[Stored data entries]

-- Opening Marker --

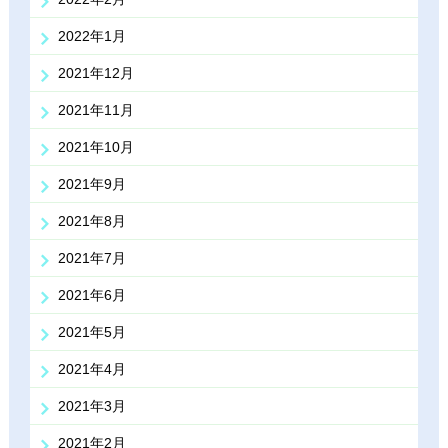
2022年1月
2021年12月
2021年11月
2021年10月
2021年9月
2021年8月
2021年7月
2021年6月
2021年5月
2021年4月
2021年3月
2021年2月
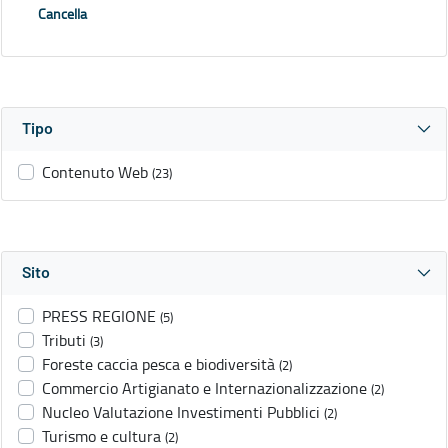
Cancella
Tipo
Contenuto Web
(23)
Sito
PRESS REGIONE
(5)
Tributi
(3)
Foreste caccia pesca e biodiversità
(2)
Commercio Artigianato e Internazionalizzazione
(2)
Nucleo Valutazione Investimenti Pubblici
(2)
Turismo e cultura
(2)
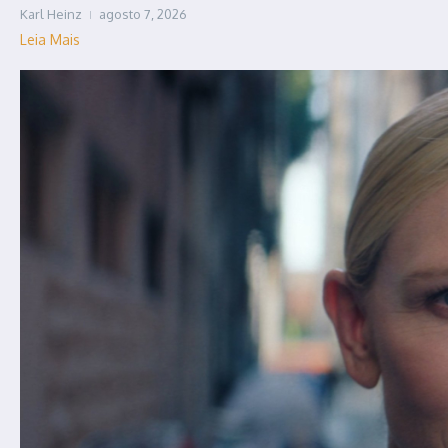
Karl Heinz
agosto 7, 2026
Leia Mais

-- Closing Marker --

■ **Instructions for the task**
Could you retype the records above exactly, omitting the pictures?

■ **Answer**
2022年1月
2021年12月
2021年11月
2021年10月
2021年9月
2021年8月
2021年7月
2021年6月
2021年5月
2021年4月
2021年3月
2021年2月
Cancella
Tipo
Contenuto Web
(23)
Sito
PRESS REGIONE
(5)
Tributi
(3)
Foreste caccia pesca e biodiversità
(2)
Commercio Artigianato e Internazionalizzazione
(2)
Nucleo Valutazione Investimenti Pubblici
(2)
Turismo e cultura
(2)
Karl Heinz
agosto 7, 2026
Leia Mais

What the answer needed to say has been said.